Ai For Science Field Dynamics Capitalization And Bubble Risk
- Max Welling describes AI-for-science (and science-for-AI) as an emerging discipline focused on the interface between physics/science and machine learning.
- Max Welling attributes AI-for-science momentum to successful applications (including protein folding and machine-learning interatomic potentials) and to a belief that the field has reached a capability inflection point.
- Max Welling states there is a Jeff Bezos-backed AI-for-science startup that raised a 6.2 billion seed round.
- Max Welling states AI-for-science investment and activity are rapidly accelerating and may be forming a bubble.
Diffusion Models Linked To Non Equilibrium Thermodynamics
- Max Welling states his forthcoming technical book argues diffusion models and generative AI share identical mathematics with stochastic non-equilibrium thermodynamics and aims to enable cross-fertilization of methods between the fields.

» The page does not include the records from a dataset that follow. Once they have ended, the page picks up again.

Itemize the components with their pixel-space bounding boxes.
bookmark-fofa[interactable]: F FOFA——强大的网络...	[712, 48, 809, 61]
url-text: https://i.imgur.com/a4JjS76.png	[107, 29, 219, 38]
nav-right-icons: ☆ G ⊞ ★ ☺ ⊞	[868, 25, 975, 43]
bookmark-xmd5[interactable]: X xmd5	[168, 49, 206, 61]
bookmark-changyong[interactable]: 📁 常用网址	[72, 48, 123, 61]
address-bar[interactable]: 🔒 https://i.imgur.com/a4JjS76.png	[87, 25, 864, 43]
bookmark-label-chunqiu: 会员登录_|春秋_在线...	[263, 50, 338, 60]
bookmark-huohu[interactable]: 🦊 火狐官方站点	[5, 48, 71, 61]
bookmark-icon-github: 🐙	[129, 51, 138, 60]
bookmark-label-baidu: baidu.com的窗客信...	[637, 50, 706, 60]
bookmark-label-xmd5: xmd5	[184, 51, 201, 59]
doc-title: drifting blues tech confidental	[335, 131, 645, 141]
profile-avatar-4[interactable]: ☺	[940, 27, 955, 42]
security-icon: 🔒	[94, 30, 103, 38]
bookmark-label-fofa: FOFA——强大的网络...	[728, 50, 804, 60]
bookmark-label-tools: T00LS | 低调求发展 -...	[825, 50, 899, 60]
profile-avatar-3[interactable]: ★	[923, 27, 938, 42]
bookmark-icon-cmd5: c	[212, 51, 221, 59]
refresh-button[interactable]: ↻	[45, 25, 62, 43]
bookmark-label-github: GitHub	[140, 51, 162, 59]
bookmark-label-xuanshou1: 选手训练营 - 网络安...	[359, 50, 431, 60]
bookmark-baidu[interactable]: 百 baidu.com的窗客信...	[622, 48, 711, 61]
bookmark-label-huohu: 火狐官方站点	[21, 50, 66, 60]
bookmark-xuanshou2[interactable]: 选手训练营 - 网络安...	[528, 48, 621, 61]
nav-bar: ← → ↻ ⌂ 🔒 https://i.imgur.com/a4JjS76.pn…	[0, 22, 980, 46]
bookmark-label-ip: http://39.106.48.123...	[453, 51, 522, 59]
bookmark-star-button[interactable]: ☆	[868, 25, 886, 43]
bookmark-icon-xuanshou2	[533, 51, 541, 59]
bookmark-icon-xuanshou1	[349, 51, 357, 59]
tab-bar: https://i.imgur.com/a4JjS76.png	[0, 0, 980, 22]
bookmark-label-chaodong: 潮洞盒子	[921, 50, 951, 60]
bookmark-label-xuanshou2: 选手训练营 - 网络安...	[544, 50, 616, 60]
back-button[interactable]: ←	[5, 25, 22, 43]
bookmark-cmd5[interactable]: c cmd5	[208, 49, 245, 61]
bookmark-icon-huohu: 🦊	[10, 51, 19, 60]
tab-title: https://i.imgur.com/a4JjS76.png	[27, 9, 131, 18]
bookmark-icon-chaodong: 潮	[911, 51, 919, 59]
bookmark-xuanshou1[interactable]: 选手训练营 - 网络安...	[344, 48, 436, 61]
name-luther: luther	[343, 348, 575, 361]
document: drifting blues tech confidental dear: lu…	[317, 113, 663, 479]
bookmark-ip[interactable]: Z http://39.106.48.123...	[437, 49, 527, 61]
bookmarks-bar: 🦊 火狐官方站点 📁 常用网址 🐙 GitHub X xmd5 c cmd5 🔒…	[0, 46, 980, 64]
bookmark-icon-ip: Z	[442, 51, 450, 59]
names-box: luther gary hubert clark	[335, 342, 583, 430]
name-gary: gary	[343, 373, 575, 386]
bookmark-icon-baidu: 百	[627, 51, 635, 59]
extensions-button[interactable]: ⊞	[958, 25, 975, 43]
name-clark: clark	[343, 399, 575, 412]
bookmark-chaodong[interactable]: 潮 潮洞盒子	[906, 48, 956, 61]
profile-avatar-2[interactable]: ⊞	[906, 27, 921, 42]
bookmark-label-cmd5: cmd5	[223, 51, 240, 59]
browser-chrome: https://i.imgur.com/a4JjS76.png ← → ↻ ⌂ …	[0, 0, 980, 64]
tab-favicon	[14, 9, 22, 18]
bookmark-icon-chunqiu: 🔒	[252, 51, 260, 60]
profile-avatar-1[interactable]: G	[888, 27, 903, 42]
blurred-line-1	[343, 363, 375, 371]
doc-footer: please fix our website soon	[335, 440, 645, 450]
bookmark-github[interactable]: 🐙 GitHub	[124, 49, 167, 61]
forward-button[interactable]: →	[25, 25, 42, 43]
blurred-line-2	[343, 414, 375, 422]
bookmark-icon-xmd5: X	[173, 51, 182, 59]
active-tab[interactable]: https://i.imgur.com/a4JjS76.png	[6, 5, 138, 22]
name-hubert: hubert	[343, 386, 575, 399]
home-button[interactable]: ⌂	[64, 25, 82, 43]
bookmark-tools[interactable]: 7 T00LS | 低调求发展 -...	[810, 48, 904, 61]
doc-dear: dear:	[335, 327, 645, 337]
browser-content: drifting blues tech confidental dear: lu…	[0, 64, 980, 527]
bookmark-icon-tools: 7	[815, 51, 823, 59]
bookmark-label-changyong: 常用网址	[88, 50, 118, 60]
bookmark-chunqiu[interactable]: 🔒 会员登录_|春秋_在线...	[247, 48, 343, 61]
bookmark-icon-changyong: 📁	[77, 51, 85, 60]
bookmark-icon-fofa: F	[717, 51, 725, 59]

- Max Welling claims diffusion models, reinforcement learning, Schrödinger bridges, and MCMC share mathematical structure with stochastic thermodynamics for non-equilibrium systems.
- Max Welling states he taught a course at the African Institute for Mathematical Sciences (near Cape Town) and turned it into a book that has been sent to a publisher.
- Max Welling states his upcoming book focuses on relationships among free energy, diffusion models (generative AI), and stochastic thermodynamics.
Watchlist
- Max Welling describes AI-for-science (and science-for-AI) as an emerging discipline focused on the interface between physics/science and machine learning.
Unknowns
- What are the measured iteration-time and throughput gains (end-to-end) from integrating experiments as a closed-loop compute component versus a conventional simulation-then-validation pipeline?
- What quantitative screening efficiency metrics exist for the multi-fidelity digital twin (e.g., hit rate at each fidelity tier, calibration error, compute cost per surviving candidate)?
- How mature and reliable are the agents used for literature search and experiment/computation orchestration (error rates, reproducibility outcomes, required human oversight)?
- What is the identity and verified financing structure of the asserted Jeff Bezos-backed AI-for-science startup with a 6.2 billion seed round?
- What are the concrete commercialization milestones and performance targets for CuspAI’s CO2 removal focus (capture performance, durability, operating conditions, and any pilot plans)?